The acrobats provide the main focus of attention. Tumbler Tom Flanagan, from the brilliant Tom Tom Club, is impressively sprightly, flip flopping across the stage or executing some complex dive, while the buff Mark Winmill, who provides eye-candy for much of the show, finally shows what he is capable of with an impressive display of aerial gymnastics.
Talking of eye candy, burlesque star Gypsy Wood certainly looks the mouthwatering part, with the style of a glamorous Fifties scream-queen-slash-Playboy-pin-up. But she can’t quite shake the impression that some of her set pieces are merely strip-shows for those too middle-class to enter real topless bars. Her tantalising cling-film routine, however, is artfully seductive.

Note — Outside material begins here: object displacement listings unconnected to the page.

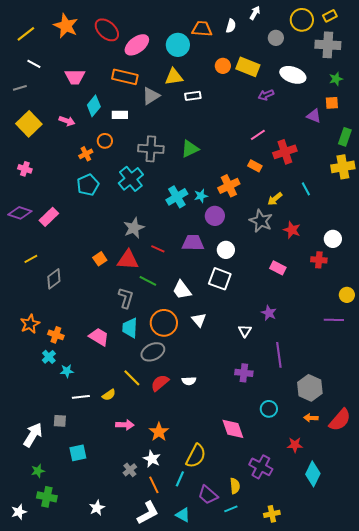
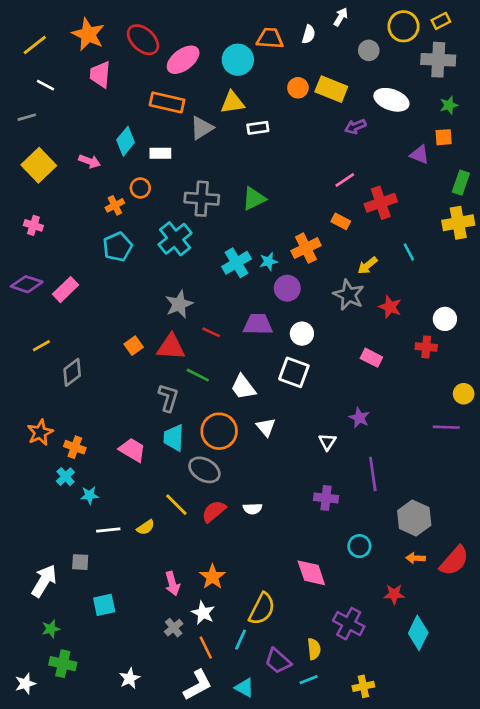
pink trapezoid: (75, 77) -> (100, 74), moved, turned 95
gray ellipse: (153, 352) -> (204, 470), turned 55
pink arrow: (125, 425) -> (172, 583), moved, turned 72

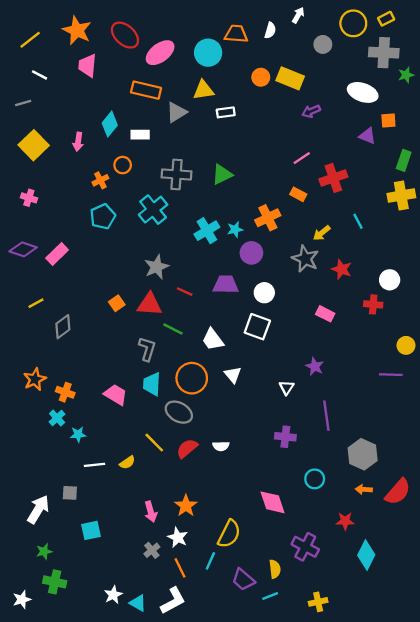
white ellipse: (391, 100) -> (363, 92), moved
green star: (449, 105) -> (406, 75), moved
pink arrow: (90, 161) -> (78, 142), turned 78
cyan triangle: (245, 688) -> (138, 603), moved

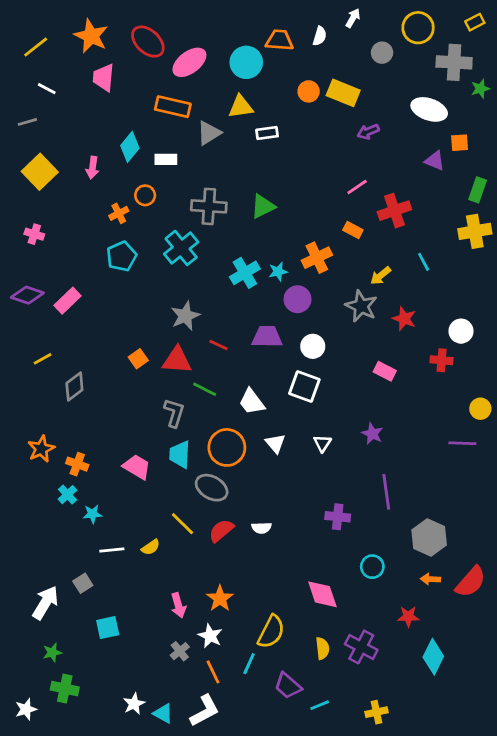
yellow rectangle: (386, 19) -> (475, 22), moved
white triangle: (287, 388) -> (322, 443), moved
gray square: (70, 493) -> (83, 583), turned -35
yellow semicircle: (275, 569) -> (322, 648), moved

A gorgeous – but uncredited - femme fatale also boosts the sultry factor, with more burlesque and a passionate song while drag queen Le Gateau Chocolat has a rich, operatic bass voice. His main talent, however, is being a large man in a dress, and a rather characterless one at that. He might have been able to pull off the vampy allure better had one of his supposedly glamorous frocks not looked much the worse for wear.
Plum-voiced narrator Billie Brown holds it all together, with the help of a brooding original soundtrack, moody half-lighting, but some rather awful jokes.
There are so many elements in this show’s favour, but somehow in the cavernous Assembly Music Hall, it lacks the excitement, ambiance and the elusive charisma to be an unmissable late-night haunt. Maybe one for the food fetishists only.